At the extreme end of the scale, it is not unreasonable also to suggest that there is more than a passing resemblance between “nuclear winter” fears during the Cold War and the threat of nuclear ASAT use making large swaths of low-earth-orbital space uninhabitable for unhardened satellites due to the excitation of the Van Allen radiation belts that could persist for months or years. The latter effect would be far less cataclysmic, and more easily generated, than the former, but both would have global and relatively long-term consequences that bear heavily on the deterrence calculus for prospective attacks that might trigger such results.
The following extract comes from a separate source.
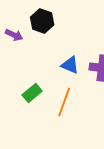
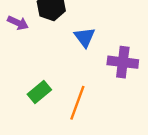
blue triangle: (70, 65) -> (85, 37), moved, turned 30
Differences: An Abundance of Uniqueness

These and other parallels between nuclear and space deterrence, and between nuclear and space power more generally, are significant and can be illuminating; failing to be aware of them would certainly be unfortunate. On the other hand, not recognizing the differences between the two subjects can be actively perilous, leading to misconceptions that invite strategic surprise and major policy missteps.

Theory

In spite of the similarities identified above, nuclear deterrence and space deterrence aren’t really parallel concepts. Indeed, it is not entirely clear that space deterrence is a very useful construct – we do not speak of air or naval deterrence as distinct categories, after all, because of the degree to which conventional warfare in different do-mains is usually intermingled. Military space activities, too, are intimately connected to operations and capabilities in the other domains. This is not to say that deterring attacks against satellites and other space-related targets is not a matter of importance, only that it is a policy problem that may be less separate from other deterrence challenges than is often assumed.
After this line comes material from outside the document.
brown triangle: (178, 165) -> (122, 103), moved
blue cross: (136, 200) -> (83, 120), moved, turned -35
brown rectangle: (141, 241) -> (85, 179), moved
Yet space really is different – the unique operating environment and, above all, the physics of orbital mechanics, create an operational and strategic world in which conventional wisdom often does not apply. The same can be said of nuclear strategy and deterrence, but it does not follow that because space and nuclear power each work differently from conventional military power they must then resemble each other. For example, during the Cold War it was often noted that nuclear weapons could turn familiar notions of offense and defense upside down: Strategically, threatening to attack an enemy’s nuclear arsenal was offensive, but threatening to annihilate enemy cities was fundamentally defensive, albeit unsavory. Similarly strategic defenses threatened to undermine deterrence if they protected a superpower’s cities, but not if they only defended its retaliatory nuclear capabilities. In space warfare, too, the meanings of offense and defense familiar from settings such as air warfare become inverted, though in a different way. In this realm, attacking enemy satellites even over one’s own territory is reckoned to be offensive counter-space activity, while protecting one’s own satellites as they overfly the enemy is defensive.

More central to space deterrence, it is worth considering a very basic question: Is attacking another state’s satellites a step up the escalation ladder from attacking terrestrial forces, or a step down?(20) Discussions about how to deter antisatellite attacks often take for granted the idea that, if possible, we should try to contain the use of force within the atmosphere, frequently proposing that the US government declare redlines to emphasize that ASAT attacks will be treated as extremely grave offenses, inviting severe responses. One could look alternatively at warfare in space and conclude that with a low expected body count, it should be considered milder than terrestrial conflict. Chinese writings that touch on this subject generally adopt a perspective that sees attacks on enemy space systems as unexceptional. The point here is not that one attitude is the correct one, but that the answer is sufficiently ambiguous that there is considerable potential for deterrence to be complicated by a lack of common thinking between the parties concerned. Such misunderstandings are by no means impossible when it comes to nuclear deterrence, but they are more likely to be limited in scope given the power of nuclear threats to concentrate the mind.

Destructiveness

The most fundamental difference between nuclear and space weapons and, in turn, between nuclear and space deterrence, is one of the simplest: Nuclear weapons are extremely destructive. This can seem like a truism, certainly everyone knows that it is true, yet it is surprisingly easy to discount – perhaps the clearest illustration is the frequency with which we refer to “weapons of mass destruction” or even “CBRNE” weapons – lumping nuclear weapons together with vastly less destructive ones.(21)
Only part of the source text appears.